February 12, 2016
Drop the mic- Pre-game,Halftime,Post-game Talks – Being a great gameday coach Part 6 of 8
We’ve all seen movies with powerful emotional pre-game, halftime, or post-game speeches given by the coach that inspired their team to play over their head and beat a Goliath-type opponent. So it’s easy to think this is what we should emulate to get our team fired up. Is this what the best coaches do? In my experience and observations, it is not. In fact, having done some of this early in my coaching days, it accomplishes just the opposite- it tightens the players up. Dave Cisar from Winning Youth Football discusses this in his book, stating:
‘I don’t go for much of the rah-rah stuff, and most of the very successful coaches I studied didn’t either’

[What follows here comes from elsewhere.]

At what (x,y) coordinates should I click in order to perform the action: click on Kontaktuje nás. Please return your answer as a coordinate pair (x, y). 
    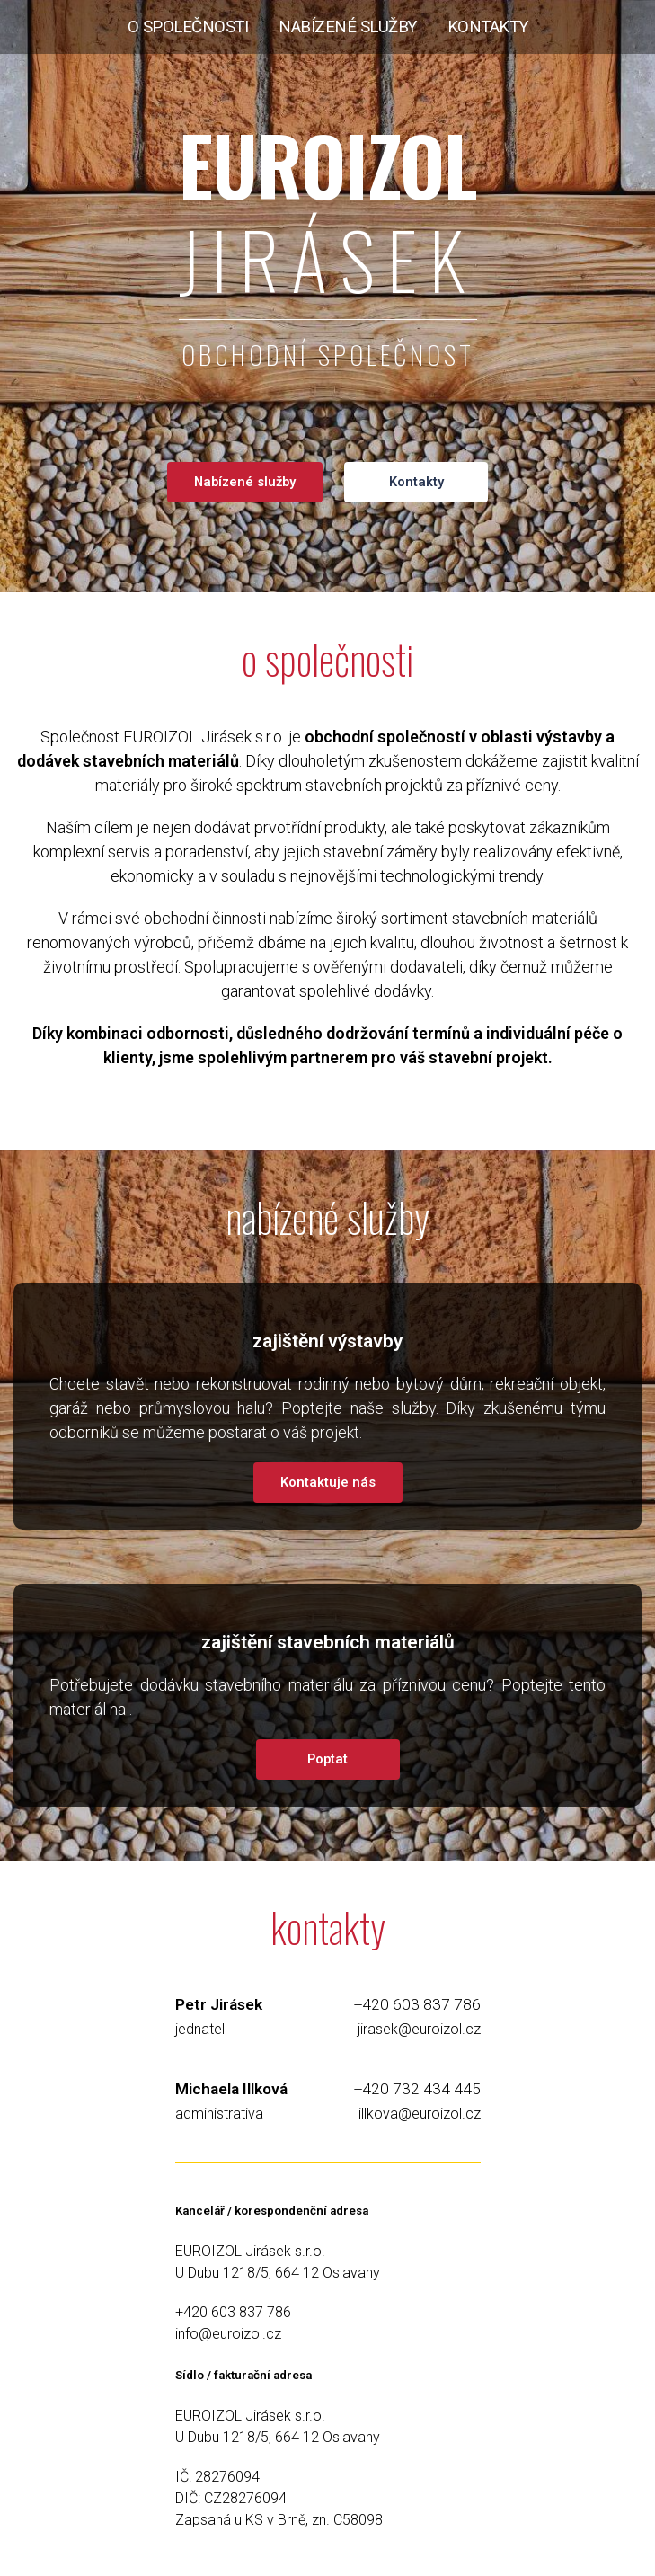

Alan Stein from the Hardwood Hustle podcast had a recent episode where he discussed the 3 things to focus on in any pre-game, halftime, or post-game talk:
- Be concise, no fluff
- Be intentional and purposeful with your words
- Be honest
Check out this podcast episode, really good info:
A practical application that works well:
- State your 2 or 3 goals for the game
- Remind specific players/groups of a particular focus for having success in that game. ‘Offensive line remember to communicate as this coach loves to move around his defensive linemen to try to confuse you’
- Have the players fist-bump their teammates and tell each other they believe in them and are playing for them, not themselves
- Be extremely brief. Remember post-game is typically not a good time to teach. Kids minds are tired and they usually know what they did wrong or right. And usually when you go back and watch film you’re not as bad as you think in a loss, and you’re not as good as you think in a win. Use gamefilm to truly analyze your performance and then make improvements in the next practice.
- Let 1 or 2 teammates recognize each other and acknowledge someone who they saw give extraordinary effort or teamwork
- Then… drop the mic. Let the kids go be kids.
I’ve heard differing opinions on whether to review how you did accomplishing your goals during your post-game talk. I do not. I do this at the start of my next practice. It is a great way to set the tone for your practice after you have had a chance to review the game on film. Then you can begin the practice by celebrating successes and talking about how you are going to fix shortcomings.